WHAT YOU HAVE TO DO
Copy out the listing that follows, exact in every word, and skip the images.

DATA LISTING
######

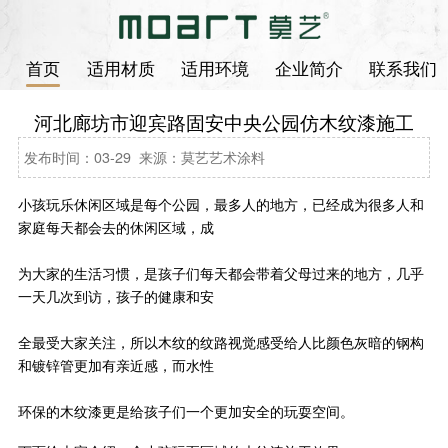
首页
适用材质
适用环境
企业简介
联系我们
河北廊坊市迎宾路固安中央公园仿木纹漆施工
发布时间：03-29 来源：莫艺艺术涂料
小孩玩乐休闲区域是每个公园，最多人的地方，已经成为很多人和
家庭每天都会去的休闲区域，成
为大家的生活习惯，是孩子们每天都会带着父母过来的地方，几乎
一天几次到访，孩子的健康和安
全最受大家关注，所以木纹的纹路视觉感受给人比颜色灰暗的钢构
和镀锌管更加有亲近感，而水性
环保的木纹漆更是给孩子们一个更加安全的玩耍空间。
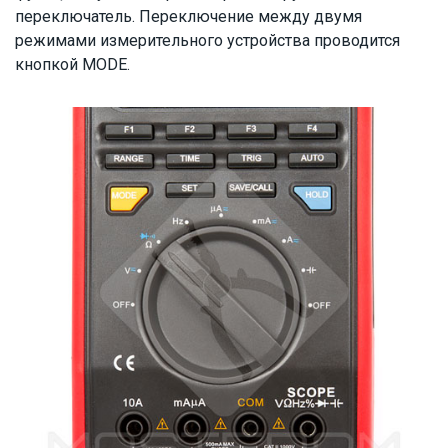
переключатель. Переключение между двумя
режимами измерительного устройства проводится
кнопкой MODE.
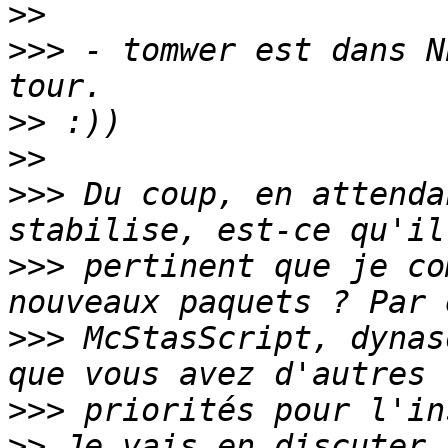
>>
>>>
 - tomwer est dans N
>>
>>
>>>
 Du coup, en attenda
>>>
 pertinent que je co
>>>
 McStasScript, dynas
>>>
>>
 Je vais en discuter 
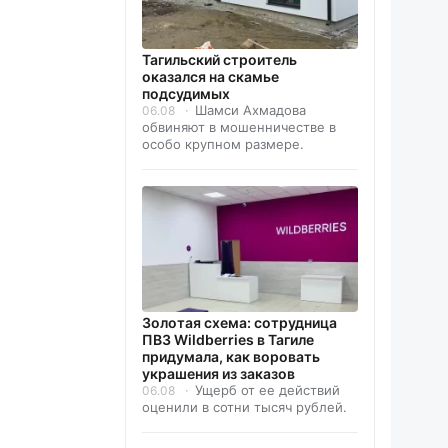
Тагильский строитель
оказался на скамье
подсудимых
Шамси Ахмадова
06.08
обвиняют в мошенничестве в
особо крупном размере.
Золотая схема: сотрудница
ПВЗ Wildberries в Тагиле
придумала, как воровать
украшения из заказов
Ущерб от ее действий
06.08
оценили в сотни тысяч рублей.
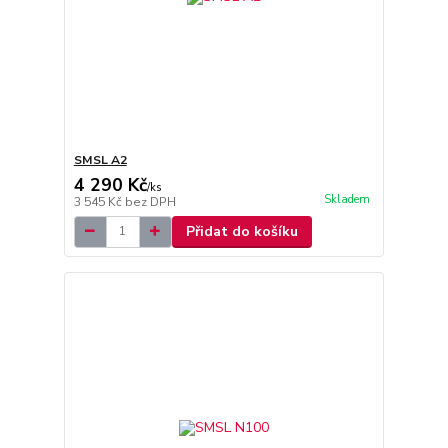
SMSL A2
4 290 Kč
/
ks
Skladem
3 545 Kč
bez DPH
Přidat do košíku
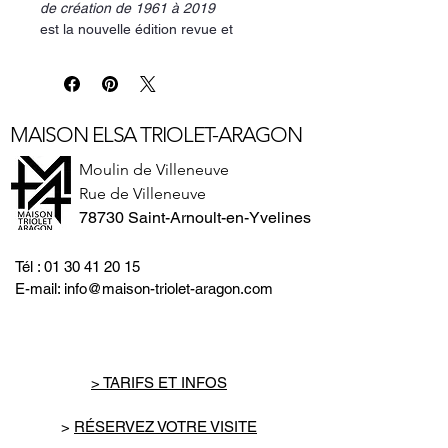
de création de 1961 à 2019
est la nouvelle édition revue et
augmentée de l'autobiographie de
l'artiste
Ma vie en blanc
édité en
2010.
Toujours avec sa manière douce et
MAISON ELSA TRIOLET-ARAGON
directe de nous raconter son histoire
et celle de la création de son "homme
Moulin de Villeneuve
blanc", Jérôme Mesnager complète
Rue de Villeneuve
sa première autobiographie de
78730 Saint-Arnoult-en-Yvelines
photographies en couleurs et de neuf
ans d'histoire.
Tél :
01 30 41 20 15
"Lorsque vous lirez ce livre, vous
E-mail:
info@maison-triolet-aragon.com
comprendrez pourquoi i fallait que je
l'écrive... J'ai toujours essayé de
résumer, de mettre dans l'ordre ces
souvenirs... Ils font partie de mon
> TARIFS ET INFOS
travail, ils en sont la structure — peut-
être l'explication."
>
RÉSERVEZ VOTRE VISITE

######

EXERCISE SOLUTION
首页
适用材质
适用环境
企业简介
联系我们
河北廊坊市迎宾路固安中央公园仿木纹漆施工
发布时间：03-29 来源：莫艺艺术涂料
小孩玩乐休闲区域是每个公园，最多人的地方，已经成为很多人和
家庭每天都会去的休闲区域，成
为大家的生活习惯，是孩子们每天都会带着父母过来的地方，几乎
一天几次到访，孩子的健康和安
全最受大家关注，所以木纹的纹路视觉感受给人比颜色灰暗的钢构
和镀锌管更加有亲近感，而水性
环保的木纹漆更是给孩子们一个更加安全的玩耍空间。
переключатель. Переключение между двумя
режимами измерительного устройства проводится
кнопкой MODE.
>>
>>>
 - tomwer est dans N
>>
>>
>>>
 Du coup, en attenda
>>>
 pertinent que je co
>>>
 McStasScript, dynas
>>>
>>
 Je vais en discuter 
Тагильский строитель
оказался на скамье
подсудимых
Шамси Ахмадова
06.08
обвиняют в мошенничестве в
особо крупном размере.
Золотая схема: сотрудница
ПВЗ Wildberries в Тагиле
придумала, как воровать
украшения из заказов
Ущерб от ее действий
06.08
оценили в сотни тысяч рублей.
SMSL A2
4 290 Kč
/
ks
Skladem
3 545 Kč
bez DPH
Přidat do košíku
de création de 1961 à 2019
est la nouvelle édition revue et
augmentée de l'autobiographie de
l'artiste
Ma vie en blanc
édité en
2010.
Toujours avec sa manière douce et
MAISON ELSA TRIOLET-ARAGON
directe de nous raconter son histoire
et celle de la création de son "homme
Moulin de Villeneuve
blanc", Jérôme Mesnager complète
Rue de Villeneuve
sa première autobiographie de
78730 Saint-Arnoult-en-Yvelines
photographies en couleurs et de neuf
ans d'histoire.
Tél :
01 30 41 20 15
"Lorsque vous lirez ce livre, vous
E-mail:
info@maison-triolet-aragon.com
comprendrez pourquoi i fallait que je
l'écrive... J'ai toujours essayé de
résumer, de mettre dans l'ordre ces
souvenirs... Ils font partie de mon
> TARIFS ET INFOS
travail, ils en sont la structure — peut-
être l'explication."
>
RÉSERVEZ VOTRE VISITE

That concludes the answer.